(Page-level text extractions)

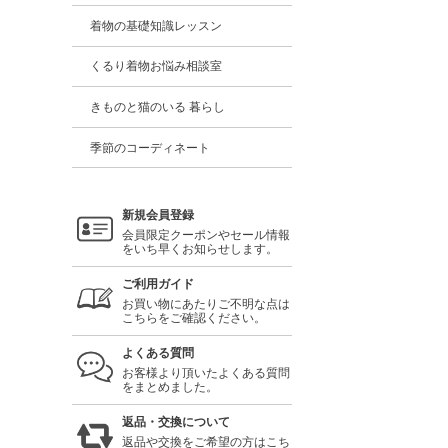
着物の基礎知識レッスン
くるり着物お悩み相談室
きものと猫のいる 暮らし
季節のコーディネート
新規会員登録
会員限定クーポンやセール情報
をいち早くお知らせします。
ご利用ガイド
お買い物にあたりご不明な点は
こちらをご確認ください。
よくある質問
お客様より頂いたよくある質問
をまとめました。
返品・交換について
返品や交換をご希望の方はこち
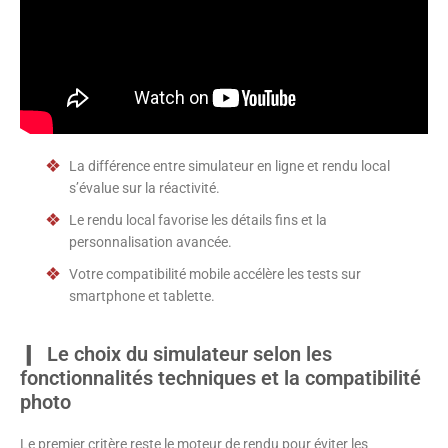
La différence entre simulateur en ligne et rendu local
s’évalue sur la réactivité.
Le rendu local favorise les détails fins et la
personnalisation avancée.
Votre compatibilité mobile accélère les tests sur
smartphone et tablette.
Le choix du simulateur selon les
fonctionnalités techniques et la compatibilité
photo
Le premier critère reste le moteur de rendu pour éviter les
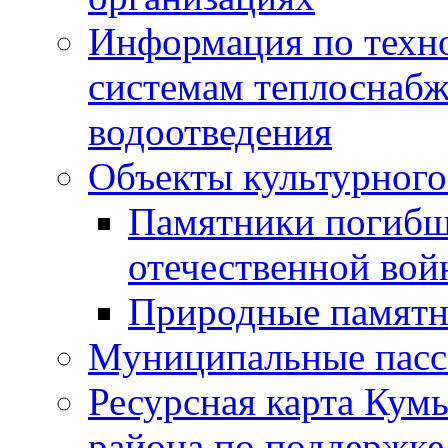
Информация по техн
системам теплоснабж
водоотведения
Объекты культурного
Памятники погибш
отечественной во
Природные памятн
Муниципальные пасс
Ресурсная карта Кум
района по поддержке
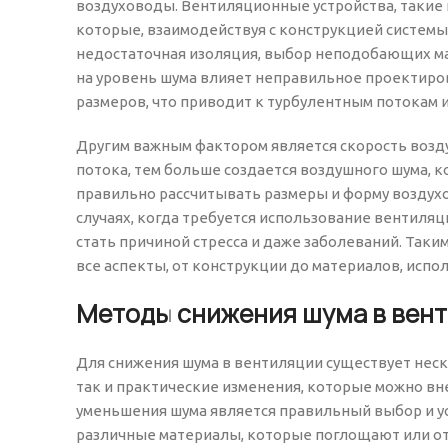
воздуховоды. Вентиляционные устройства, такие 
которые, взаимодействуя с конструкцией системы
недостаточная изоляция, выбор неподобающих ма
на уровень шума влияет неправильное проектиро
размеров, что приводит к турбулентным потокам и,
Другим важным фактором является скорость возду
потока, тем больше создается воздушного шума, к
правильно рассчитывать размеры и форму воздух
случаях, когда требуется использование вентиля
стать причиной стресса и даже заболеваний. Так
все аспекты, от конструкции до материалов, испо
Методы снижения шума в вен
Для снижения шума в вентиляции существует нес
так и практические изменения, которые можно вн
уменьшения шума является правильный выбор и у
различные материалы, которые поглощают или о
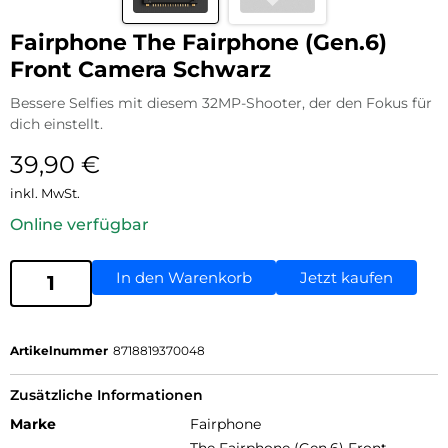
Fairphone The Fairphone (Gen.6)
Front Camera Schwarz
Bessere Selfies mit diesem 32MP-Shooter, der den Fokus für
dich einstellt.
39,90
€
inkl. MwSt.
Online verfügbar
In den Warenkorb
Jetzt kaufen
Artikelnummer
8718819370048
Zusätzliche Informationen
Marke
Fairphone
The Fairphone (Gen.6) Front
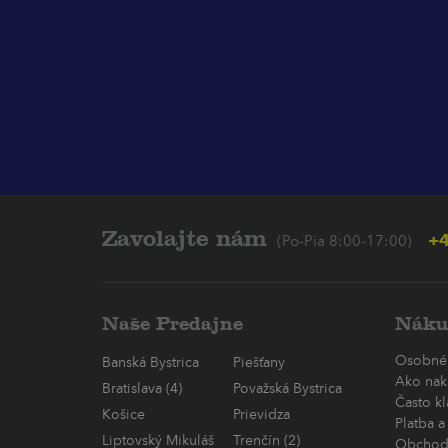
Zavolajte nám
+4
(Po-Pia 8:00-17:00)
Naše Predajne
Náku
Osobné
Banská Bystrica
Piešťany
Ako nak
Bratislava (4)
Považská Bystrica
Často k
Košice
Prievidza
Platba a
Liptovský Mikuláš
Trenčín (2)
Obchod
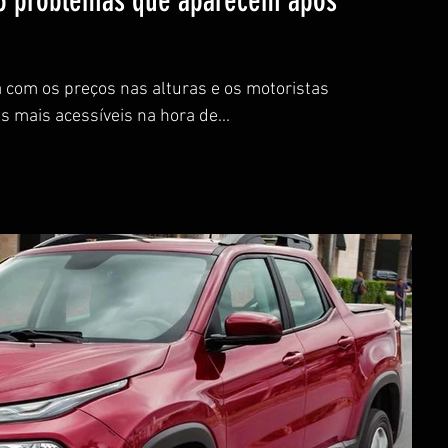
 5 problemas que aparecem após
á com os preços nas alturas e os motoristas
 mais acessíveis na hora de...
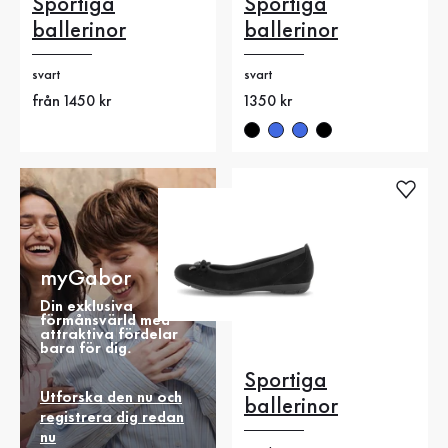
Sportiga
Sportiga
ballerinor
ballerinor
svart
svart
Nytt pris
från 1450 kr
Nytt pris
1350 kr
myGabor
Din exklusiva
förmånsvärld med
attraktiva fördelar
bara för dig.
Sportiga
Utforska den nu och
ballerinor
registrera dig redan
nu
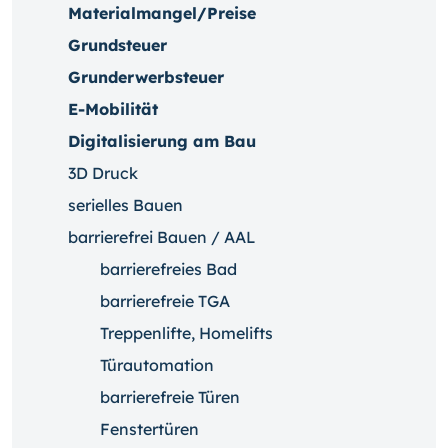
Materialmangel/Preise
Grundsteuer
Grunderwerbsteuer
E-Mobilität
Digitalisierung am Bau
3D Druck
serielles Bauen
barrierefrei Bauen / AAL
barrierefreies Bad
barrierefreie TGA
Treppenlifte, Homelifts
Türautomation
barrierefreie Türen
Fenstertüren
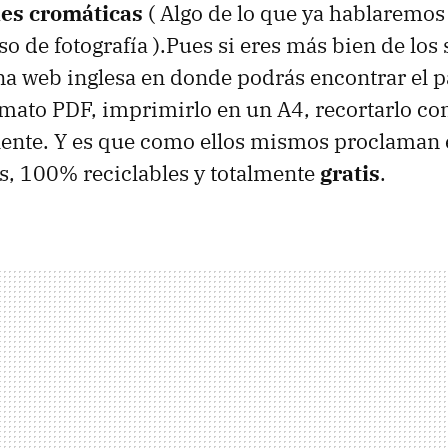
nes cromáticas
( Algo de lo que ya hablaremo
o de fotografía ).Pues si eres más bien de los
 web inglesa en donde podrás encontrar el pa
mato PDF, imprimirlo en un A4, recortarlo con l
 lente. Y es que como ellos mismos proclaman 
s, 100% reciclables y totalmente
gratis
.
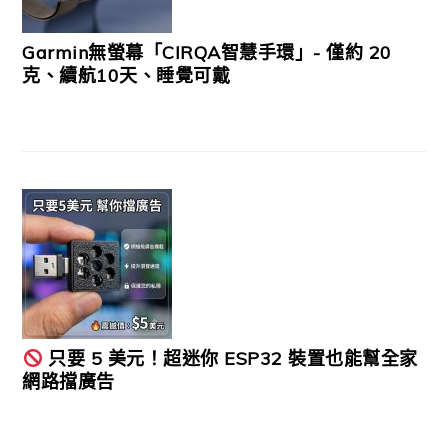
Garmin無螢幕「CIRQA智慧手環」- 僅約 20
克、續航10天、睡覺可戴
只要 5 美元！超迷你 ESP32 裝置也能幫全家
網路擋廣告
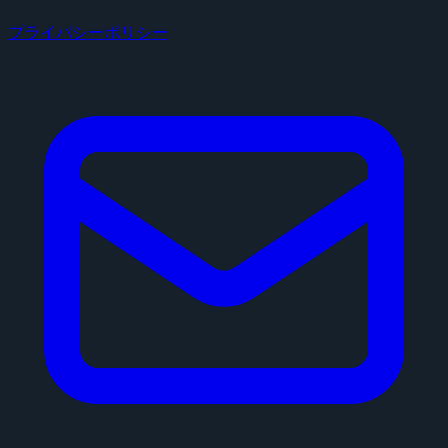
プライバシーポリシー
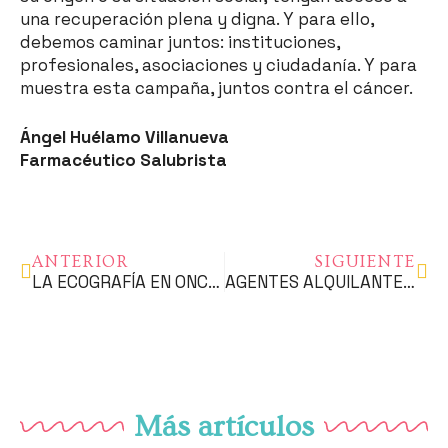
una recuperación plena y digna. Y para ello,
debemos caminar juntos: instituciones,
profesionales, asociaciones y ciudadanía. Y para
muestra esta campaña, juntos contra el cáncer.
Ángel Huélamo Villanueva
Farmacéutico Salubrista
ANTERIOR
SIGUIENTE
LA ECOGRAFÍA EN ONCOLOGÍA: ALIADA ANTES, DURANTE Y DESPUÉS DEL CÁNCER
AGENTES ALQUILANTES, UNA REVISIÓN HISTÓRICO-FARMACOLÓGICA
Más artículos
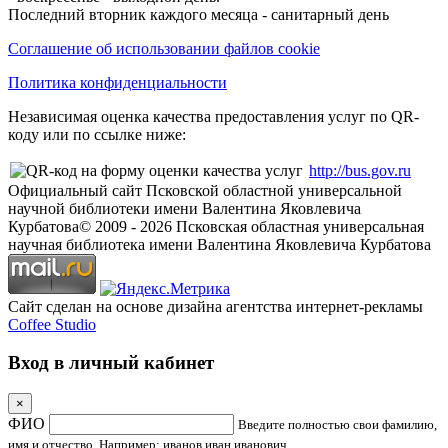
Последний вторник каждого месяца - санитарный день
Соглашение об использовании файлов cookie
Политика конфиденциальности
Независимая оценка качества предоставления услуг по QR-
коду или по ссылке ниже:
http://bus.gov.ru
Официальный сайт Псковской областной универсальной
научной библиотеки имени Валентина Яковлевича
Курбатова
© 2009 -
2026
Псковская областная универсальная
научная библиотека имени Валентина Яковлевича Курбатова
Сайт сделан на основе дизайна агентства интернет-рекламы
Coffee Studio
Вход в личный кабинет
×
ФИО
Введите полностью свои фамилию,
имя и отчество. Например: иванов иван иванович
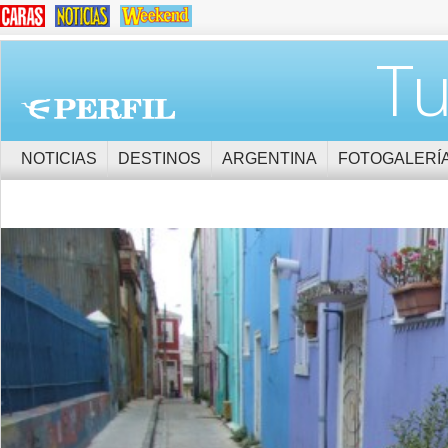
Tu
NOTICIAS
DESTINOS
ARGENTINA
FOTOGALERÍ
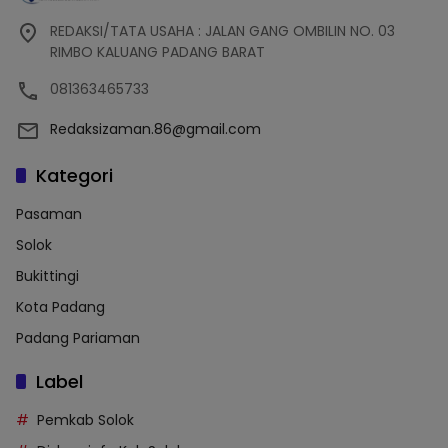
REDAKSI/TATA USAHA : JALAN GANG OMBILIN NO. 03
RIMBO KALUANG PADANG BARAT
081363465733
Redaksizaman.86@gmail.com
Kategori
Pasaman
Solok
Bukittingi
Kota Padang
Padang Pariaman
Label
Pemkab Solok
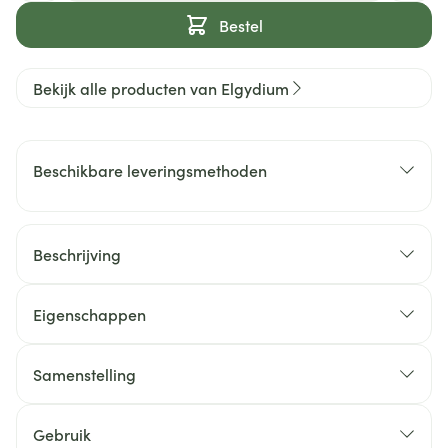
Bestel
Bekijk alle producten van Elgydium
Beschikbare leveringsmethoden
Beschrijving
Eigenschappen
Samenstelling
Gebruik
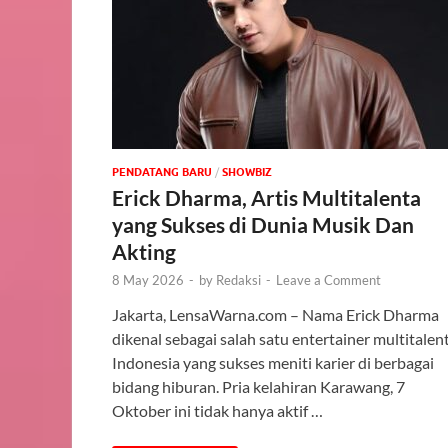
PENDATANG BARU
/
‎SHOWBIZ
Erick Dharma, Artis Multitalenta
yang Sukses di Dunia Musik Dan
Akting
8 May 2026
-
by
Redaksi
-
Leave a Comment
Jakarta, LensaWarna.com – Nama Erick Dharma
dikenal sebagai salah satu entertainer multitalen
Indonesia yang sukses meniti karier di berbagai
bidang hiburan. Pria kelahiran Karawang, 7
Oktober ini tidak hanya aktif …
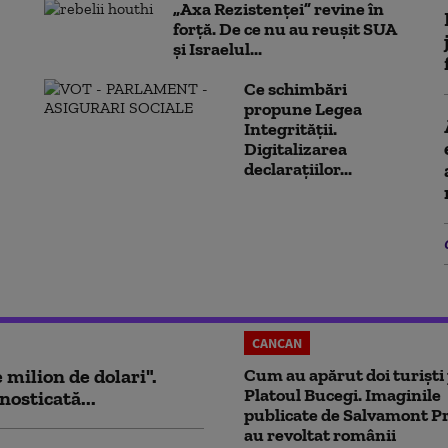
„Axa Rezistenței” revine în
forță. De ce nu au reușit SUA
și Israelul...
Ce schimbări
propune Legea
Integrității.
Digitalizarea
declarațiilor...
CANCAN
milion de dolari".
Cum au apărut doi turiști
Platoul Bucegi. Imaginile
nosticată...
publicate de Salvamont P
au revoltat românii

- Exercise: No picture should be included when the data are set down again exactly.

- Solved exercise:
着物の基礎知識レッスン
くるり着物お悩み相談室
きものと猫のいる 暮らし
季節のコーディネート
新規会員登録
会員限定クーポンやセール情報
をいち早くお知らせします。
ご利用ガイド
お買い物にあたりご不明な点は
こちらをご確認ください。
よくある質問
お客様より頂いたよくある質問
をまとめました。
返品・交換について
返品や交換をご希望の方はこち
La différence entre simulateur en ligne et rendu local
s’évalue sur la réactivité.
Le rendu local favorise les détails fins et la
personnalisation avancée.
Votre compatibilité mobile accélère les tests sur
smartphone et tablette.
Le choix du simulateur selon les
fonctionnalités techniques et la compatibilité
photo
Le premier critère reste le moteur de rendu pour éviter les
Информация по техн
системам теплоснабж
водоотведения
Объекты культурного
Памятники погибш
отечественной во
Природные памятн
Муниципальные пасс
Ресурсная карта Кум
района по поддержке
воздуховоды. Вентиляционные устройства, такие 
которые, взаимодействуя с конструкцией системы
недостаточная изоляция, выбор неподобающих ма
на уровень шума влияет неправильное проектиро
размеров, что приводит к турбулентным потокам и,
Другим важным фактором является скорость возду
потока, тем больше создается воздушного шума, к
правильно рассчитывать размеры и форму воздух
случаях, когда требуется использование вентиля
стать причиной стресса и даже заболеваний. Так
все аспекты, от конструкции до материалов, испо
Методы снижения шума в вен
Для снижения шума в вентиляции существует нес
так и практические изменения, которые можно вн
уменьшения шума является правильный выбор и у
различные материалы, которые поглощают или о
Fairphone The Fairphone (Gen.6)
Front Camera Schwarz
Bessere Selfies mit diesem 32MP-Shooter, der den Fokus für
dich einstellt.
39,90
€
inkl. MwSt.
Online verfügbar
In den Warenkorb
Jetzt kaufen
Artikelnummer
8718819370048
Zusätzliche Informationen
Marke
Fairphone
The Fairphone (Gen.6) Front
Zavolajte nám
+4
(Po-Pia 8:00-17:00)
Naše Predajne
Náku
Osobné
Banská Bystrica
Piešťany
Ako nak
Bratislava (4)
Považská Bystrica
Často k
Košice
Prievidza
Platba a
Liptovský Mikuláš
Trenčín (2)
Obchod
 5 problemas que aparecem após
á com os preços nas alturas e os motoristas
 mais acessíveis na hora de...
Sportiga
Sportiga
ballerinor
ballerinor
svart
svart
Nytt pris
från 1450 kr
Nytt pris
1350 kr
myGabor
Din exklusiva
förmånsvärld med
attraktiva fördelar
bara för dig.
Sportiga
Utforska den nu och
ballerinor
registrera dig redan
nu
Materialmangel/Preise
Grundsteuer
Grunderwerbsteuer
E-Mobilität
Digitalisierung am Bau
3D Druck
serielles Bauen
barrierefrei Bauen / AAL
barrierefreies Bad
barrierefreie TGA
Treppenlifte, Homelifts
Türautomation
barrierefreie Türen
Fenstertüren
nes cromáticas
( Algo de lo que ya hablaremo
o de fotografía ).Pues si eres más bien de los
 web inglesa en donde podrás encontrar el pa
mato PDF, imprimirlo en un A4, recortarlo con l
 lente. Y es que como ellos mismos proclaman 
s, 100% reciclables y totalmente
gratis
.
Garmin無螢幕「CIRQA智慧手環」- 僅約 20
克、續航10天、睡覺可戴
只要 5 美元！超迷你 ESP32 裝置也能幫全家
網路擋廣告
プライバシーポリシー
una recuperación plena y digna. Y para ello,
debemos caminar juntos: instituciones,
profesionales, asociaciones y ciudadanía. Y para
muestra esta campaña, juntos contra el cáncer.
Ángel Huélamo Villanueva
Farmacéutico Salubrista
ANTERIOR
SIGUIENTE
LA ECOGRAFÍA EN ONCOLOGÍA: ALIADA ANTES, DURANTE Y DESPUÉS DEL CÁNCER
AGENTES ALQUILANTES, UNA REVISIÓN HISTÓRICO-FARMACOLÓGICA
Más artículos
Последний вторник каждого месяца - санитарный день
Соглашение об использовании файлов cookie
Политика конфиденциальности
Независимая оценка качества предоставления услуг по QR-
коду или по ссылке ниже:
http://bus.gov.ru
Официальный сайт Псковской областной универсальной
научной библиотеки имени Валентина Яковлевича
Курбатова
© 2009 -
2026
Псковская областная универсальная
научная библиотека имени Валентина Яковлевича Курбатова
Сайт сделан на основе дизайна агентства интернет-рекламы
Coffee Studio
Вход в личный кабинет
×
ФИО
Введите полностью свои фамилию,
имя и отчество. Например: иванов иван иванович
Tu
NOTICIAS
DESTINOS
ARGENTINA
FOTOGALERÍ
REDAKSI/TATA USAHA : JALAN GANG OMBILIN NO. 03
RIMBO KALUANG PADANG BARAT
081363465733
Redaksizaman.86@gmail.com
Kategori
Pasaman
Solok
Bukittingi
Kota Padang
Padang Pariaman
Label
Pemkab Solok
Bestel
Bekijk alle producten van Elgydium
Beschikbare leveringsmethoden
Beschrijving
Eigenschappen
Samenstelling
Gebruik
PENDATANG BARU
/
‎SHOWBIZ
Erick Dharma, Artis Multitalenta
yang Sukses di Dunia Musik Dan
Akting
8 May 2026
-
by
Redaksi
-
Leave a Comment
Jakarta, LensaWarna.com – Nama Erick Dharma
dikenal sebagai salah satu entertainer multitalen
Indonesia yang sukses meniti karier di berbagai
bidang hiburan. Pria kelahiran Karawang, 7
Oktober ini tidak hanya aktif …
„Axa Rezistenței” revine în
forță. De ce nu au reușit SUA
și Israelul...
Ce schimbări
propune Legea
Integrității.
Digitalizarea
declarațiilor...
CANCAN
milion de dolari".
Cum au apărut doi turiști
Platoul Bucegi. Imaginile
nosticată...
publicate de Salvamont P
au revoltat românii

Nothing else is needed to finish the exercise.